_WORK TO COMPLETE_:
Output should begin at the line holding "<instances>...</instances> (empty list" and end at the last line of the entries; print those lines verbatim and no others.

(Saved entries)
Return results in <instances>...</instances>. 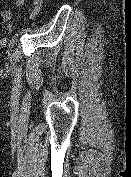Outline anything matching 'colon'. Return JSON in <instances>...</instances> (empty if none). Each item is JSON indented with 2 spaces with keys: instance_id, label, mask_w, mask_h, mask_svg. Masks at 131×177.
I'll return each mask as SVG.
<instances>
[{
  "instance_id": "5ec220e1",
  "label": "colon",
  "mask_w": 131,
  "mask_h": 177,
  "mask_svg": "<svg viewBox=\"0 0 131 177\" xmlns=\"http://www.w3.org/2000/svg\"><path fill=\"white\" fill-rule=\"evenodd\" d=\"M40 4H41V5L43 4V0H40Z\"/></svg>"
}]
</instances>
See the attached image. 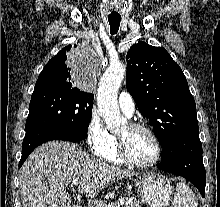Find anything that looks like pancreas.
<instances>
[{
	"instance_id": "obj_1",
	"label": "pancreas",
	"mask_w": 220,
	"mask_h": 207,
	"mask_svg": "<svg viewBox=\"0 0 220 207\" xmlns=\"http://www.w3.org/2000/svg\"><path fill=\"white\" fill-rule=\"evenodd\" d=\"M106 202H98L96 203L95 207H106ZM141 202L138 200H128L124 207H141Z\"/></svg>"
}]
</instances>
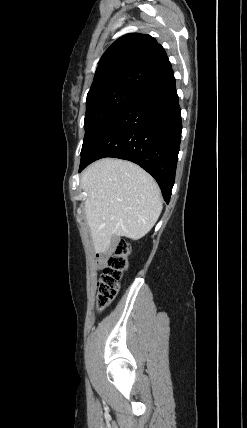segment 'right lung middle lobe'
<instances>
[{"label":"right lung middle lobe","instance_id":"right-lung-middle-lobe-1","mask_svg":"<svg viewBox=\"0 0 247 428\" xmlns=\"http://www.w3.org/2000/svg\"><path fill=\"white\" fill-rule=\"evenodd\" d=\"M139 93L137 90L115 87L87 95L84 120L85 137L81 156L106 124Z\"/></svg>","mask_w":247,"mask_h":428}]
</instances>
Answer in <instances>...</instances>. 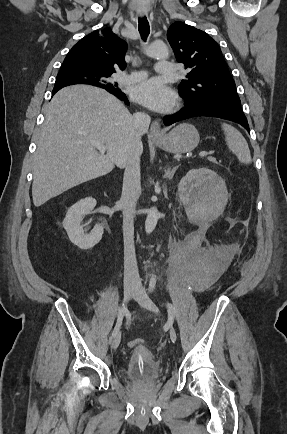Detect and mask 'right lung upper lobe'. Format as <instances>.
I'll list each match as a JSON object with an SVG mask.
<instances>
[{"instance_id":"obj_1","label":"right lung upper lobe","mask_w":287,"mask_h":434,"mask_svg":"<svg viewBox=\"0 0 287 434\" xmlns=\"http://www.w3.org/2000/svg\"><path fill=\"white\" fill-rule=\"evenodd\" d=\"M126 49V42L110 28L96 30L72 47L61 69H80L112 75L117 69L125 68L123 57ZM71 84L73 83L55 84L53 91Z\"/></svg>"}]
</instances>
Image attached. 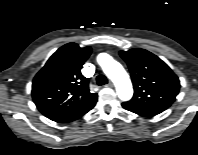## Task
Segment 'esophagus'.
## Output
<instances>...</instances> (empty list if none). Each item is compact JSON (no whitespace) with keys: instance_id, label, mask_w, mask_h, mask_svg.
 Masks as SVG:
<instances>
[{"instance_id":"1","label":"esophagus","mask_w":198,"mask_h":155,"mask_svg":"<svg viewBox=\"0 0 198 155\" xmlns=\"http://www.w3.org/2000/svg\"><path fill=\"white\" fill-rule=\"evenodd\" d=\"M108 86H109V87H113V86H114L113 82H112V81H109V82H108Z\"/></svg>"}]
</instances>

_SOLUTION_:
<instances>...</instances> (empty list if none). Each item is compact JSON (no whitespace) with keys: instance_id, label, mask_w, mask_h, mask_svg.
 Masks as SVG:
<instances>
[{"instance_id":"1","label":"esophagus","mask_w":198,"mask_h":155,"mask_svg":"<svg viewBox=\"0 0 198 155\" xmlns=\"http://www.w3.org/2000/svg\"><path fill=\"white\" fill-rule=\"evenodd\" d=\"M108 86H109V87H113V86H114L113 82H112V81H109V82H108Z\"/></svg>"}]
</instances>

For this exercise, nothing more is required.